Jendelova’s group compared efficacy of human iPSC–NPC transplantation into SCI with other types of cells such as bone marrow-derived mesenchymal stem cells (MSCs) and spinal fetal cell-derived NPCs [41]. Among these cells, the iPSC–NPCs provided the most beneficial effect to preserve host tissue, reduce glial scar, increase axonal sprouting, and promote motor functional recovery. In contrast to very short survival of MSCs, the transplanted NPCs survived for 2 months, and these results could contribute to better histological and functional improvement.

Nakashima’s group established a protocol to generate neuroepithelial-like stem (NES) cells from human iPSCs, which exhibited continuous expandability and generated mature functional neurons [42]. They grafted the NES cells into the spinal cord of NOD/SCID mice 7 days after injury, and observed predominantly neuronal differentiation around the lesion site at 10 weeks post-injury. Although the transplanted NES cells did not enhance axonal regeneration of corticospinal tract, they reconstructed the tract by forming synaptic connections and integrating neuronal circuits. These results led to recovery of motor function. Interestingly, they administered diphtheria toxin to ablate the human grafts 7 weeks after injury and showed sudden deterioration of improved locomotor function. These results with loss of function revealed the significance of neuronal activity enhanced by the transplanted cells.

Hwang’s group uniquely induced human iPSCs from discs because the dissected discs can be easily acquired during surgery for SCI and induced disc-derived iPSC–NPCs can be useful for subsequent cell transplantation therapy [43]. Reprogramming factors were transfected in the dissected discs, and generated human iPSCs showed similar characteristics with human ESCs in gene and marker expressions, and methylation patterns. The disc-derived iPSCs were differentiated into NPCs via embryoid body-based method, and the NPCs mainly differentiated into neurons with functional activity electrophysiologically. The transplanted NPCs at subacute phase showed neuronal differentiation without tumor formation, and contributed to motor functional recovery in SCI model of mice.

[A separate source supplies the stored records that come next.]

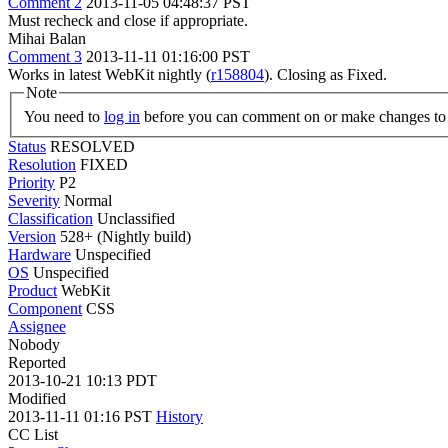
Comment 2
2013-11-05 04:48:37 PST
Must recheck and close if appropriate.
Mihai Balan
Comment 3
2013-11-11 01:16:00 PST
Works in latest WebKit nightly (
r158804
). Closing as Fixed.
Note
You need to
log in
before you can comment on or make changes to 
Status
RESOLVED
Resolution
FIXED
Priority
P2
Severity
Normal
Classification
Unclassified
Version
528+ (Nightly build)
Hardware
Unspecified
OS
Unspecified
Product
WebKit
Component
CSS
Assignee
Nobody
Reported
2013-10-21 10:13 PDT
Modified
2013-11-11 01:16 PST
History
CC List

On the assumption of allogenic cell transplantation in the actual clinical setting, immunological issues cannot be avoided, and immunosuppressant drugs should be considered. Romanyuk et al. conducted transplantation of human iPSC–NPCs into SCI model of wild-type rats with the use of various immunosuppressant medications such as cyclosporin, methylprednisolone, and azathioprine sodium [44]. The grafted cells survived, differentiated into tri-lineage neural cells, preserved spinal cord tissue, and secreted neurotrophic factors 8 weeks post-transplantation. At 17 weeks after transplantation, the NPCs underwent maturation to become interneurons, motoneurons, and dopaminergic and serotoninergic neurons. This study indicates that the transplanted allogenic human iPSC–NPCs could survive and exert beneficial effects with maturation if the lesion site is under immunosuppressive environment. In contrast, another group only used tacrolimus as an immunosuppressive medication for human iPSC–NPCs transplantation into SCI model of wild-type mice, and showed negative results with poor survival rate of grafted cells and no better functional recovery [45]. For the aim of clinical application, it is of great importance to clarify the association of grafted NPCs with immunoreaction and to optimize the administration methods of immunosuppressant drugs.

One of the issues surrounding SCI research field is that most of the studies were conducted using thoracic model of injury. The established preclinical grading system recommends using cervical model of SCI because actual clinical situation presents more than 60% of patients with cervical SCI [46, 47]. Anatomically, motor function of upper limbs is segmentally divided in the cervical spinal cord, and it would be quite beneficial for functional and quality-of-life restoration even if the transplanted NPCs repair only singular cervical cord segment [48]. Recently, several studies performed transplantation of human iPSC-derived neural cells into cervical SCI models [36, 38, 4951], and the accumulation of evidence from these clinically relevant studies is further needed to bridge the knowledge gap.

Safety issue and its resolution for human iPSC–NPCs transplantation

Similar to the human NPCs from fetal tissues or ESCs, several studies introduced above also demonstrated positive impact of human iPSC–NPCs on histological and neurological recovery in SCI. However, if we make a wrong choice for iPSC lines, it leads to a problematic situation such as tumorigenicity.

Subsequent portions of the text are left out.